2025/05/11
5/11巻頭言「調べられることは覚える必要はない―AIの時代を生きる『支援者』」②
僕自身の日常も変化した。国の審議会や検討会議に出席することが多いが、正直言って『解らない用語』が飛び交う。周りはそうそうたる学者の方々で、とてもついていけない。そんな時は机の下でスマートフォンを使って即検索。「あああ、なるほどそういうことね」と理解する(うわべだけだけど)。そして何食わぬ顔で「ハイ」と手を上げ『10年前から知ってました』という顔つきで「それについては、こうこうこうです」などと発言する。いや便利、便利(それでいいのか?)。

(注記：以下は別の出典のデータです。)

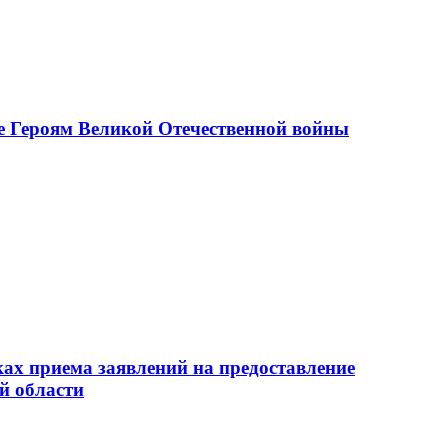
е Героям Великой Отечественной войны
ах приема заявлений на предоставление
й области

今後、技術はますます進化するだろう。となると支援における支援員の働きはずいぶん変わることになると思う。これまで支援員は、相談者からヒアリング(聞き取り)をし、アセスメント(分析・評価)を元に『主訴』の確定、そして必要な個別支援計画(プラン)を立て実行する。大切なのは「その人に合った支援計画を立てる」ということと必要な制度に結び付けるということ。当然のことだが、それには制度に関する知識が必要となる。支援計画を立てる上で「知識」は何よりも重要だ。不勉強な支援員にあたると使える制度も使えなくなる。法律は定期的に改正されるし、それに伴って運用の規定も変わる。しばしば「通知」が本省(厚労省など)から発出される。時には新しい法律が整備され制度が始まったりもする。支援員はそれを知った上で「最新の情報を踏まえた支援計画」を提示しなければならない。だから研修や勉強は欠かせない。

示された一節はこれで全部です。